• Exercise instructions: Within the entries below, find every line that has the string "Skin", then copy it.

• Material for this task:
---+---
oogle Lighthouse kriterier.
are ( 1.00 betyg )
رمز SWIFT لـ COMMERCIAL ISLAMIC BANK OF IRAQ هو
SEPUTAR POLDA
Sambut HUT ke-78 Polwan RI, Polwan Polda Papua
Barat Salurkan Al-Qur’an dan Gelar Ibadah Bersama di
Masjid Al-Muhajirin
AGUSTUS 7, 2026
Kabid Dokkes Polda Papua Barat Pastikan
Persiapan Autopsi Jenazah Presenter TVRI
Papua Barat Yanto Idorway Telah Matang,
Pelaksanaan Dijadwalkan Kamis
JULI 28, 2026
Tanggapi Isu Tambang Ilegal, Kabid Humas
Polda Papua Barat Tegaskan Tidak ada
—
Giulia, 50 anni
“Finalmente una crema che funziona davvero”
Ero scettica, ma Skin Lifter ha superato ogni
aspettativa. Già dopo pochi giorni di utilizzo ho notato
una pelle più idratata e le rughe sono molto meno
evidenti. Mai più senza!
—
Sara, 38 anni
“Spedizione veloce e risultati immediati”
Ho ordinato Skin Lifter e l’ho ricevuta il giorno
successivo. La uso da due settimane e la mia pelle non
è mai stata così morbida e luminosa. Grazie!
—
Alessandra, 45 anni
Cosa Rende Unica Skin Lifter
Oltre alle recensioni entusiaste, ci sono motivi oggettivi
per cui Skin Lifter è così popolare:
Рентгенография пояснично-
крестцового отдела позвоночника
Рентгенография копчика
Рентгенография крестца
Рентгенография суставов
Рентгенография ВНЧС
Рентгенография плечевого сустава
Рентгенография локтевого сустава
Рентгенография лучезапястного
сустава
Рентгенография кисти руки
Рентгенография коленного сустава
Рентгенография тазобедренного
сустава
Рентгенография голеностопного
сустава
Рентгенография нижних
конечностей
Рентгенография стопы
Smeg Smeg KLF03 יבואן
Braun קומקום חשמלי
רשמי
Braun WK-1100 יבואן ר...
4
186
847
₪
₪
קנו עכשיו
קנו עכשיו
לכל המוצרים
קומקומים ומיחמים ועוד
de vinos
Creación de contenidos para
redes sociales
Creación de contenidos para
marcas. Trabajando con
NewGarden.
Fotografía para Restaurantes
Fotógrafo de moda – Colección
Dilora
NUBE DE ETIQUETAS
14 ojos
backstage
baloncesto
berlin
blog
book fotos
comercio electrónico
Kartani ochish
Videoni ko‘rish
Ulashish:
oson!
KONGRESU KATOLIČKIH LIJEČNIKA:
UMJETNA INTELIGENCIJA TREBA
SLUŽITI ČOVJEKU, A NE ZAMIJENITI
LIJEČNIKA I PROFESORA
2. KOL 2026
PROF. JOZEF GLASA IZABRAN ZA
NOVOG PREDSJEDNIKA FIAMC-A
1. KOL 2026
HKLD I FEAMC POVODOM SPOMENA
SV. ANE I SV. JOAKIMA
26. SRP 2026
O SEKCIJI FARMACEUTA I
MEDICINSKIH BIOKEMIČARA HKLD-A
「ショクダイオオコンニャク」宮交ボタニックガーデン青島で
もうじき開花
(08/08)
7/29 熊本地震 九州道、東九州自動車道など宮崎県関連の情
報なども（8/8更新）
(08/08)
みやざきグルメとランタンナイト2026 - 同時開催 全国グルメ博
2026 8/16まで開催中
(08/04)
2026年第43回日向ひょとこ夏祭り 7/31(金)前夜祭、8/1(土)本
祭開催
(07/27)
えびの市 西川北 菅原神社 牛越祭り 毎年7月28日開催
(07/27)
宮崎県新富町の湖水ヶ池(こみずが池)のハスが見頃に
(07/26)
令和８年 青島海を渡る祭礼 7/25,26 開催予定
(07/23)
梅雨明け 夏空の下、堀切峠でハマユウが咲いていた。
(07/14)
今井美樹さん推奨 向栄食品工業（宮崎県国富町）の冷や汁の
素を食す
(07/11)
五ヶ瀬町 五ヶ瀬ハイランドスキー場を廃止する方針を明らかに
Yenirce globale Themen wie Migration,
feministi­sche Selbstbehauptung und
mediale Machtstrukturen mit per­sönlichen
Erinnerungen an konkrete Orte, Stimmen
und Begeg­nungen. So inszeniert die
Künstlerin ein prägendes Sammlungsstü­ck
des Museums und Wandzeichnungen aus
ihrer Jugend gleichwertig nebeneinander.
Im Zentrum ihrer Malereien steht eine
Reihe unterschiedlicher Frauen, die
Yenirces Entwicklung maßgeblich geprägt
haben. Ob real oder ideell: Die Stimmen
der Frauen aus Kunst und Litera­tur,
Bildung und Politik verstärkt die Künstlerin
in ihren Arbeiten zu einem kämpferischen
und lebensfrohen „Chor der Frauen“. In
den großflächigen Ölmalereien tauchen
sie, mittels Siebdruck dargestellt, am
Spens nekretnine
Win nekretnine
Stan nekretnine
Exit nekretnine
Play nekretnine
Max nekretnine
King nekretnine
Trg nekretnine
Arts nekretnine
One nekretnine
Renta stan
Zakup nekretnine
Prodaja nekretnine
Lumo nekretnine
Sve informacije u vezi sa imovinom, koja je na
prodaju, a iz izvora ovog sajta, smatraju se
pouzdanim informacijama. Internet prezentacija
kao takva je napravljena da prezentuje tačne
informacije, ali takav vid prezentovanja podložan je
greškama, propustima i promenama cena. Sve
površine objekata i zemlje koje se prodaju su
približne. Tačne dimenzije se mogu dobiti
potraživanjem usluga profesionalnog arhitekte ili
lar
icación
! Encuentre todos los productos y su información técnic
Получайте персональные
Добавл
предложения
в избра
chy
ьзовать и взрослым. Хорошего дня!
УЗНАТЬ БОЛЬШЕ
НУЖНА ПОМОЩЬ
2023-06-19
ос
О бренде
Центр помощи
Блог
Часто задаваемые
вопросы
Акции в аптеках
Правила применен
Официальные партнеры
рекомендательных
---+---
• Result of this exercise:
Ero scettica, ma Skin Lifter ha superato ogni
Ho ordinato Skin Lifter e l’ho ricevuta il giorno
Cosa Rende Unica Skin Lifter
per cui Skin Lifter è così popolare:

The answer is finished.